We Are Taking a Short Break - Next Dispatch 7th Jan
These lovely little Tamarillo & Golden Syrup Mini Loaves are rich, decadent, and sure to delight.
These lovely little loaves are rich and decadent, and married with the pop of tart tamarillo, they are such a delicious combination.
Eat them warm, with yoghurt or whipped cream, or serve them at afternoon tea.
INGREDIENTS
2 tamarillos, peeled and sliced 1 cm thick
TOPPING
50 grams butter
2 tablespoons golden syrup
LOAF MIX
1 ¾ self raising flour
1 cup caster sugar
125 grams butter melted
2 eggs
¼ cup of milk
¼ cup cocoa
DIRECTIONS
Preheat oven to 180 degrees fan bake and grease 8 mini loaf tins/moulds.
In a pot, melt together your topping ingredients.
Pour equal amounts of the golden syrup mix into your greased loaf mould.

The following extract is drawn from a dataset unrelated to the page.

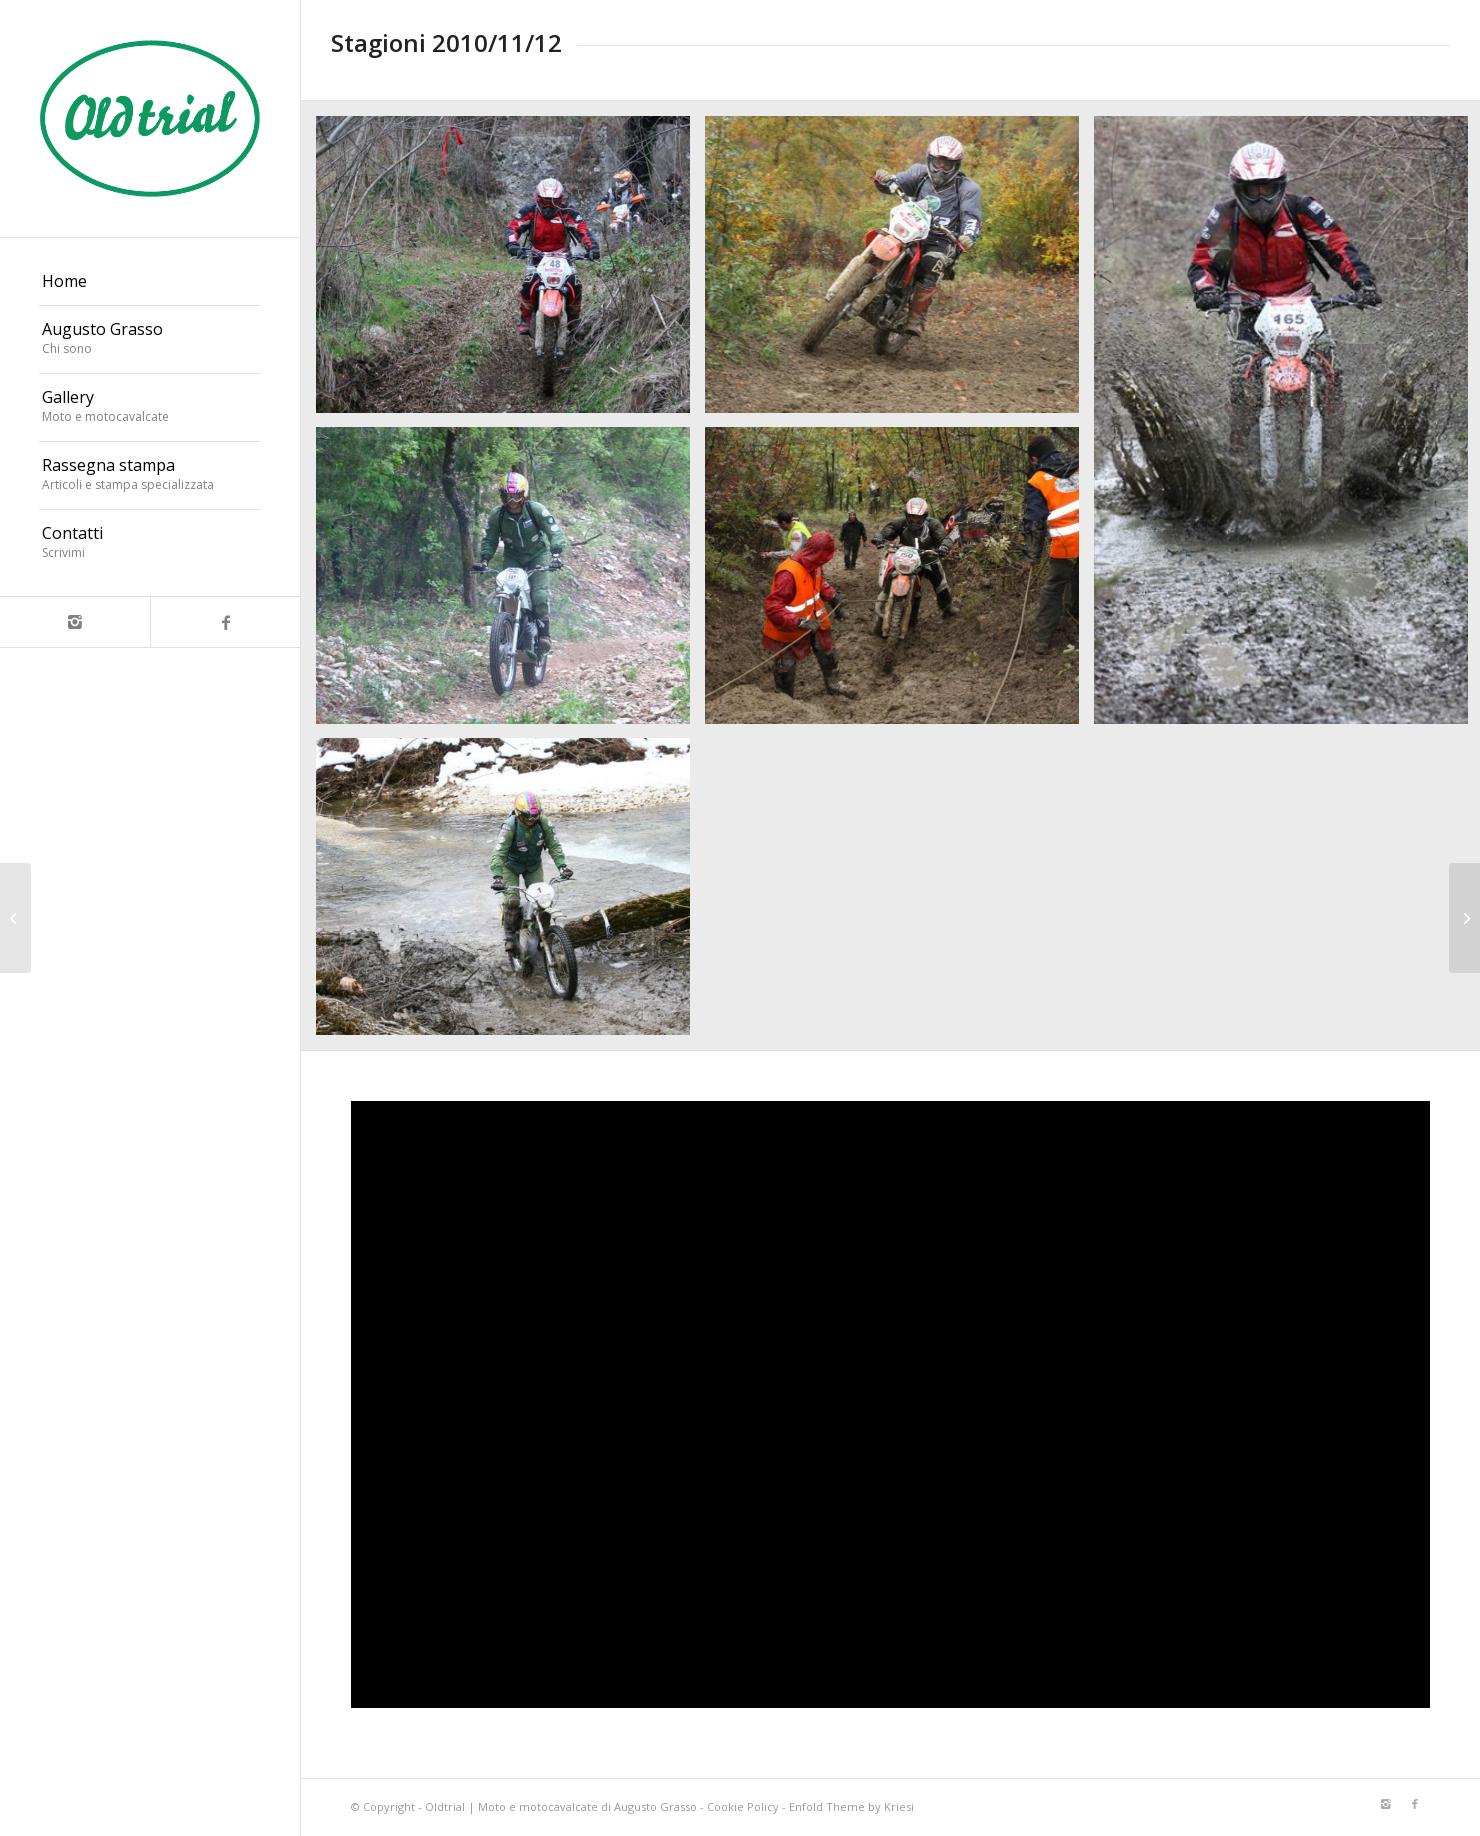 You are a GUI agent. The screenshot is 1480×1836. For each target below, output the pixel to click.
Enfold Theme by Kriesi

Place one slice of tamarillo in the middle of your loaf tin/mould. Set aside.
Sift flour into a bowl, add sugar & cocoa make a well in the centre. Add melted butter, eggs & milk and whisk until combined and smooth.
Place the loaf mix on top of the tamarillo slices in the loaf tins. I find using two spoons easiest for this. Leave a little space when filling, for them to rise while cooking.
Cook for 25-35 mins until a skewer comes out clean when tested.
Cool in the tins for 10 mins then turn out. Occasionally the tamarillos will stick a little. Use a butter knife to help them out if needed.
Serve warm with yoghurt or whipped cream, or once cooled they are lovely for afternoon tea.
Once known as the tree tomato, the Tamarillo is an intense mix of tangy, sweet flesh with a jelly and seed centre (similar to a tomato or feijoa.)
While they originated in South America, the red Tamarillo was cultivated in New Zealand. Just one tamarillo will ensure you get a whopping 89% of your daily vitamin C requirement! Plus around a quarter of your vitamin A and E needs. What a powerhouse!
Tamarillos can be scooped out and eaten raw, delicious with a little brown sugar. They are incredibly versatile and go well in savoury or sweet dishes. This makes them popular to use in chunky chutneys, relishes, and sauces. Or baked with honey and ricotta. Or baked on top of spiced Autumnal cakes. There are so many options!